AI offers significant opportunities in industrial quality control but also presents complex challenges along the human-AI interface, demanding a focus on applied ethics and human-centered design principles. In industrial settings, like those with automatic surface inspection systems (ASIS), machine learning is increasingly deployed for error detection tasks, such as steel rolling inspection. While this may promise increased efficiency and consistency, challenges concerning trust, usability, adaptability, and the role of human workers do arise as a result. Standard AI deployment often seems to neglect these dimensions, thus hindering adoption and raising ethical concerns. A human-centered approach to AI (HCAI) is therefore required.

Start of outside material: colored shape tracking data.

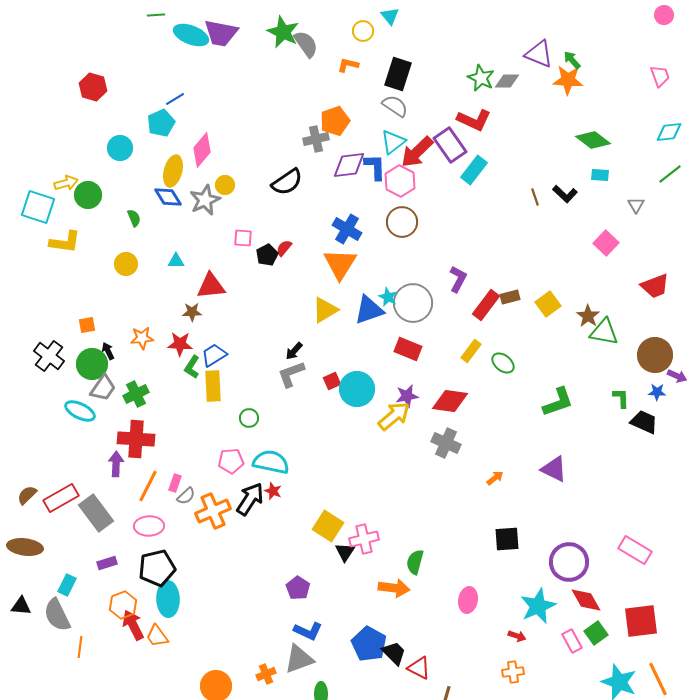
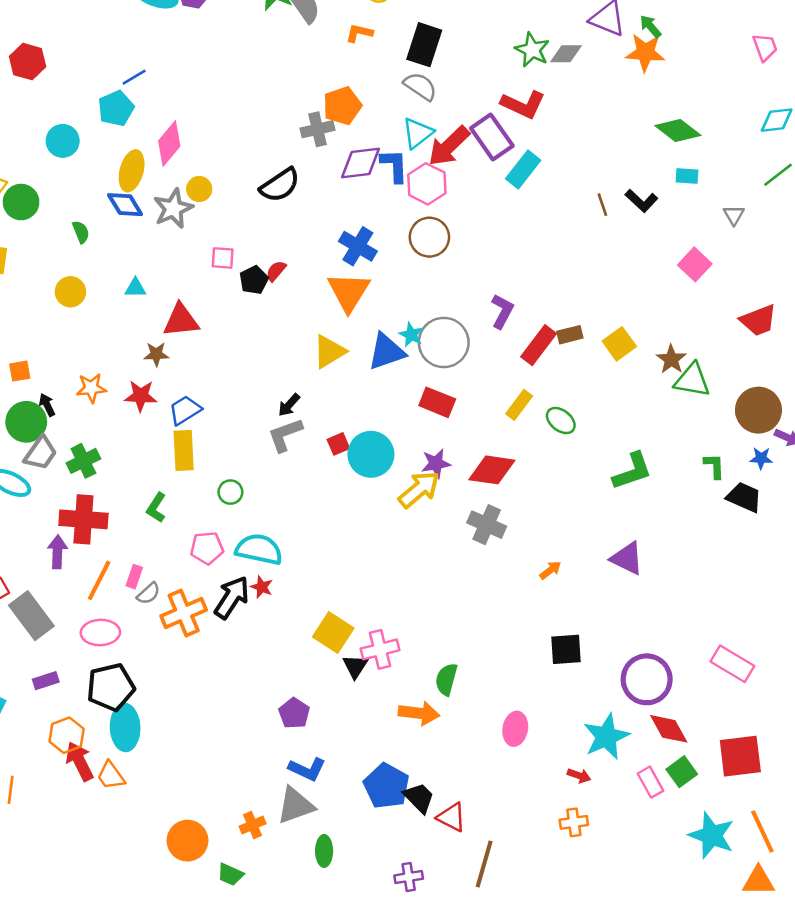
green L-shape: (192, 367) -> (156, 508), moved

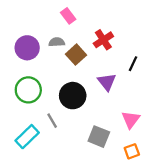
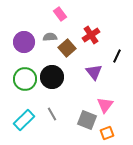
black circle: (73, 96) -> (52, 77), moved
pink triangle: (131, 119) -> (105, 105), moved
gray line: (52, 121) -> (52, 114), moved
orange square: (132, 151) -> (107, 133), moved

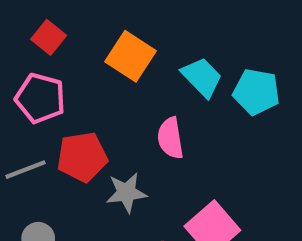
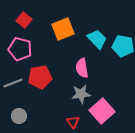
orange square: (131, 56) -> (63, 29), turned 35
gray star: (126, 193) -> (81, 94), moved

This paper presents findings from a science-practice collaboration with an ASIS supplier. Core obstacles to the effective integration of ASIS into production lines were identified: data inefficiency (especially for rare errors), user distrust due to unclear model behavior and variable performance, limited user AI expertise, and information overload for operators. These practical challenges can be addressed by specific HCAI-aligned technical solutions focused on data quality, model transparency, and user empowerment. Co-developed solutions presented here—anomaly detection, label error detection, and drift monitoring concepts—can, however, enhance worker agency, trust, and sustainable AI adoption in industrial surface inspection.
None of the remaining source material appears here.